8). «До такой ли степени верны своей эпохе Пьер Безухое и Андрей Болконский, до какой верны своему времени Левин и Вронский?» - задавал вопрос в 1911 году К.Н.Леонтьев (9). Опираясь на мнение Леонтьева, о «неисторичности» Войны и мира» говорил К.И.Зайцев (10). «Дар предвидения», которым наделен князь Андрей, находил совершенно неуместным в историческом романе один из первых критиков «Войны и мира» П.В.Анненков, хотя с проницательностью указывал на то, что «дух времени. воплощается на страницах романа, как индийский Вишну, легко и свободно, бесчисленное количество раз» (11). К этому вишнуизму Толстого мы еще вернемся, а пока отметим, что и современные исследователи находят в «Войне и мире» «всеобщие, монументальные типы русского человека и русской жизни», подразумевая, что герои Толстого «выпадают из того времени - начала XIX в.» (12). Этот феномен может быть отнесен, на наш взгляд, к ориентации сюжетных линий «модернизированных» героев на событийный ряд, связанный с соответствующими мифологемами (апостолов Андрея и Петра). Сверхзнание, сверхпроницательность и доходящий до самоистязания перфекционизм князя Андрея могут объясняться, например, аналогичными качествами библейского пророка, апостола, бодхисатвы в буддизме или аватары в индуистской мифологии.

Евангельские зачины и финалы всех трех крупнейших эпических произведений Толстого также должны быть интерпретированы современным литературоведением, и не в религиозно-идеологическом ключе, а с точки зрения жанровой структуры толстовского творчества. Эпиграфы и концовки романов «Анна Каренина» и «Воскресение» эксплицитны с точки зрения новозаветных мотивов (в финале «Анны Карениной» Левин размышляет о христианстве, Нехлюдов же в финале «Воскресения» читает Евангелие). В сущности, даже самое первое произведение Толстого, «Детство», открывается строками об «образке ангела», которому грозит опасность от мух (намек на адские силы). «Война и мир» не имеет эпиграфа, но в первой же сцене Наполеон назван Антихристом (вопрос о степени сочувствия автора этой номинации мы пока не ставим), а заканчивается первая часть «Эпилога» метаситуацией Гефсиманского моления, которая будет рассмотрена в четвертой главе настоящей работы.
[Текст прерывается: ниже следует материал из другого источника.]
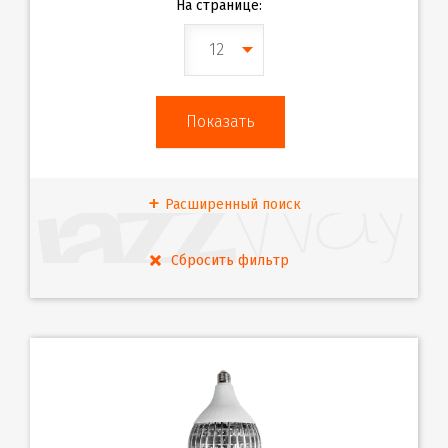
На странице:
12
Расширенный поиск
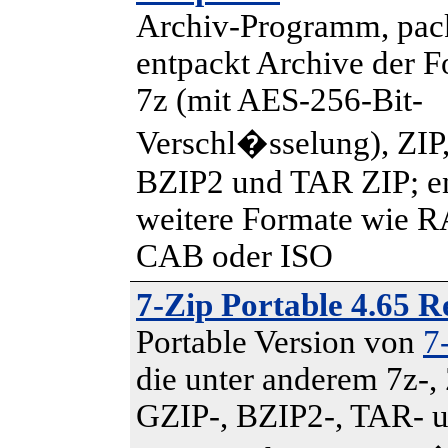
Archiv-Programm, pac
entpackt Archive der 
7z (mit AES-256-Bit-
Verschl�sselung), ZIP
BZIP2 und TAR ZIP; e
weitere Formate wie 
CAB oder ISO
7-Zip Portable 4.65 R
Portable Version von
7
die unter anderem 7z-, 
GZIP-, BZIP2-, TAR- 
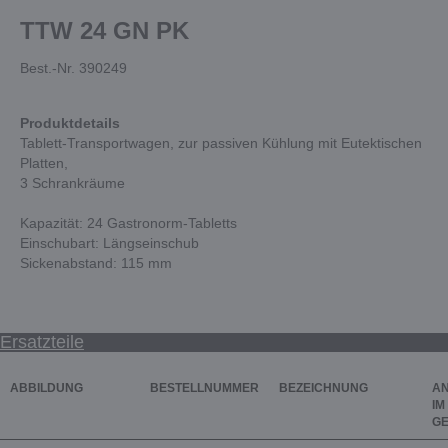
TTW 24 GN PK
Best.-Nr. 390249
Produktdetails
Tablett-Transportwagen, zur passiven Kühlung mit Eutektischen
Platten,
3 Schrankräume
Kapazität: 24 Gastronorm-Tabletts
Einschubart: Längseinschub
Sickenabstand: 115 mm
Ersatzteile
ABBILDUNG
BESTELLNUMMER
BEZEICHNUNG
A
IM
G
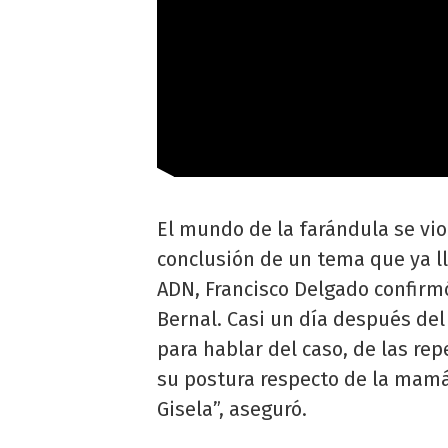
El mundo de la farándula se vio
conclusión de un tema que ya 
ADN, Francisco Delgado confirmó 
Bernal. Casi un día después del
para hablar del caso, de las rep
su postura respecto de la mamá
Gisela”, aseguró.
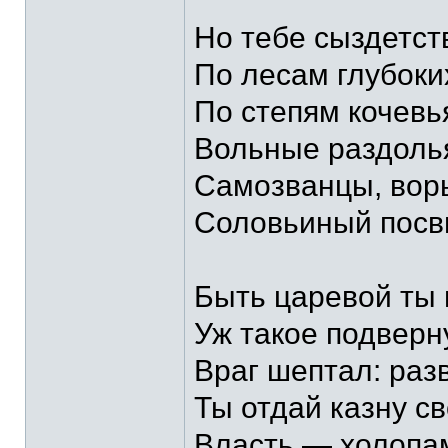
Но тебе сыздетс
По лесам глубоки
По степям кочевья
Вольные раздолья
Самозванцы, воры
Соловьиный посви
Быть царевой ты 
Уж такое подверн
Враг шептал: раз
Ты отдай казну с
Власть — холопам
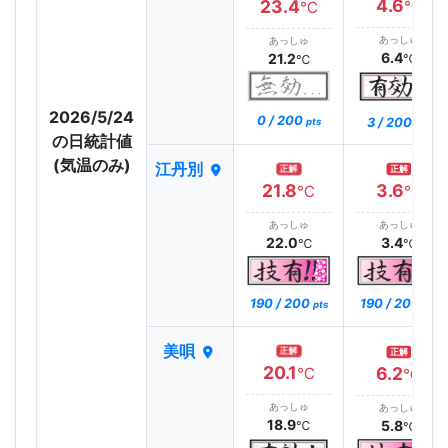
4.6
23.4
℃
℃
あっしゅ
あっしゅ
6.4
21.2
℃
℃
2026/5/24
0 / 200
3 / 200
pts
pts
の日統計値
(気温のみ)
江丹別
正解
正解
21.8
3.6
℃
℃
あっしゅ
あっしゅ
22.0
3.4
℃
℃
190 / 200
190 / 200
pts
pts
美唄
正解
正解
20.1
6.2
℃
℃
あっしゅ
あっしゅ
18.9
5.8
℃
℃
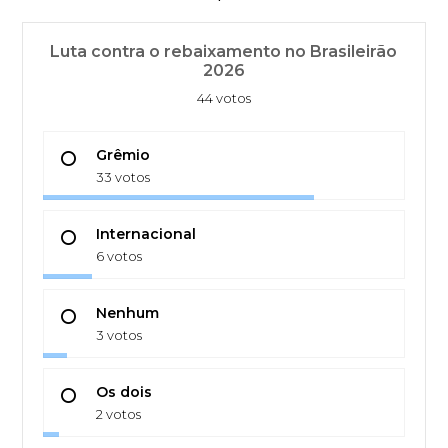
Luta contra o rebaixamento no Brasileirão
2026
44 votos
Grêmio
33 votos
Internacional
6 votos
Nenhum
3 votos
Os dois
2 votos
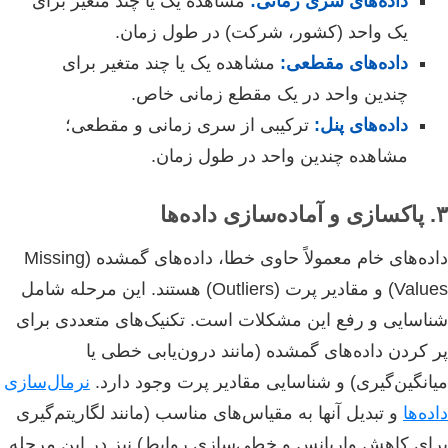
داده‌های سری زمانی:
مشاهده یک یا چند متغیر برای
یک واحد (کشور، شرکت) در طول زمان.
داده‌های مقطعی:
مشاهده یک یا چند متغیر برای
چندین واحد در یک مقطع زمانی خاص.
داده‌های پنل:
ترکیبی از سری زمانی و مقطعی؛
مشاهده چندین واحد در طول زمان.
۳. پاکسازی و آماده‌سازی داده‌ها
داده‌های خام معمولاً حاوی خطا، داده‌های گمشده (Missing
Values) و مقادیر پرت (Outliers) هستند. این مرحله شامل
شناسایی و رفع این مشکلات است. تکنیک‌های متعددی برای
پر کردن داده‌های گمشده (مانند درون‌یابی خطی یا
میانگین‌گیری) و شناسایی مقادیر پرت وجود دارد.
نرمال‌سازی
داده‌ها
و تبدیل آنها به مقیاس‌های مناسب (مانند لگاریتم‌گیری
برای کاهش واریانس و خطی‌سازی روابط) نیز در این مرحله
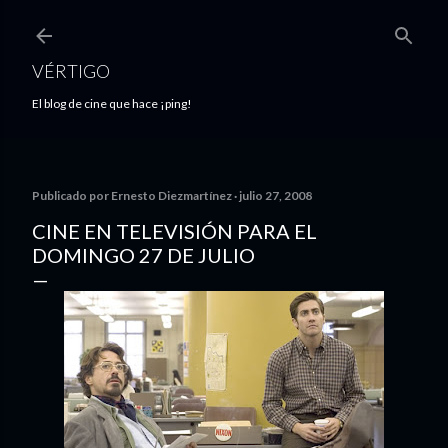
Ir al contenido principal
VÉRTIGO
El blog de cine que hace ¡ping!
Publicado por
Ernesto Diezmartínez
julio 27, 2008
CINE EN TELEVISIÓN PARA EL
DOMINGO 27 DE JULIO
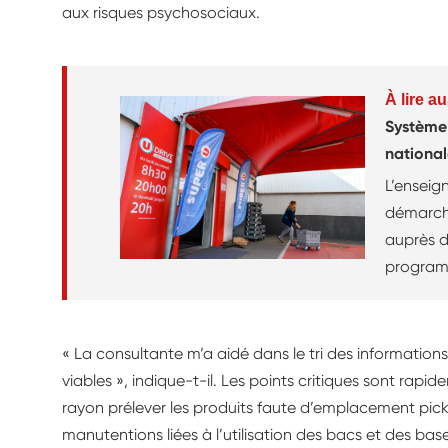
aux risques psychosociaux.
À lire au
Système 
national
L’enseig
démarch
auprès d
programm
un parco
personne
projet d
« La consultante m’a aidé dans le tri des informations e
place des
viables », indique-t-il. Les points critiques sont rapide
collabor
rayon prélever les produits faute d’emplacement pick
contrôle
manutentions liées à l’utilisation des bacs et des bas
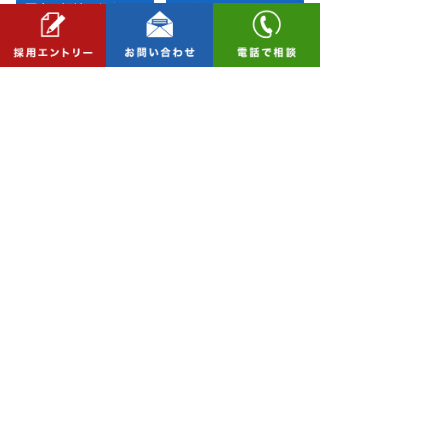
医療・福祉・保育施設
店舗・事務所等
住宅
公式Instagramはこちら >>
© 2018 三和建設株式会社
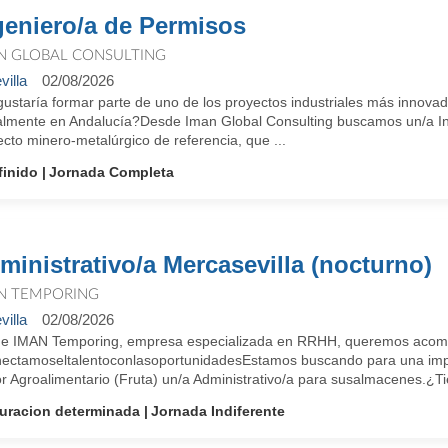
geniero/a de Permisos
N GLOBAL CONSULTING
villa
02/08/2026
gustaría formar parte de uno de los proyectos industriales más innova
almente en Andalucía?Desde Iman Global Consulting buscamos un/a In
cto minero-metalúrgico de referencia, que ...
finido
Jornada Completa
ministrativo/a Mercasevilla (nocturno)
N TEMPORING
villa
02/08/2026
e IMAN Temporing, empresa especializada en RRHH, queremos acompañ
ectamoseltalentoconlasoportunidadesEstamos buscando para una impo
r Agroalimentario (Fruta) un/a Administrativo/a para susalmacenes.¿Tie
uracion determinada
Jornada Indiferente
При этом хочется особо подчеркнуть, что мы сознательно оставляем за рамками нашего исследования любые оценочные выводы или религиозные приоритеты, руководствуясь данными мотивного анализа, а не желанием доказать какую-нибудь особую религиозную направленность произведения Толстого или отсутствие оной.

Успехи западной мифологической школы XX века в литературоведении (М.Бодкин, В.Трой, Н.Фрай, наиболее широко применившие метод мифологической критики при анализе конкретных произведений), а также плодотворное рассмотрение роли мифологии в развитии литературы русской наукой (Вяч.И.Иванов, В.М.Жирмунский, О.М.Фрейденберг, А.Ф.Лосев,

М.М.Бахтин, В.Н.Топоров, С.С.Аверинцев, Ю.М.Лотман, Е.М.Мелетанский, Е.А.Смирнова, Ю.В.Манн, М.Ф.Мурьянов, М.Л.Гаспаров, Б.М.Гаспаров, ТААлпатова, Е.Н.Корнилова, С.А.Шульц, В.А.Маслова и другие), особенно появившиеся в последнее время теоретические работы С.М.Телегина, обосновывающие метод т.н. мифореставрации, актуализируют современное и, на наш взгляд, своевременное прочтение Толстого с учетом средств новой, мифореставрационной герменевтики. В первую очередь это относится к главному его творению, «Войне и миру», книге, которая сочетает художественность с историософией и религиозным творчеством.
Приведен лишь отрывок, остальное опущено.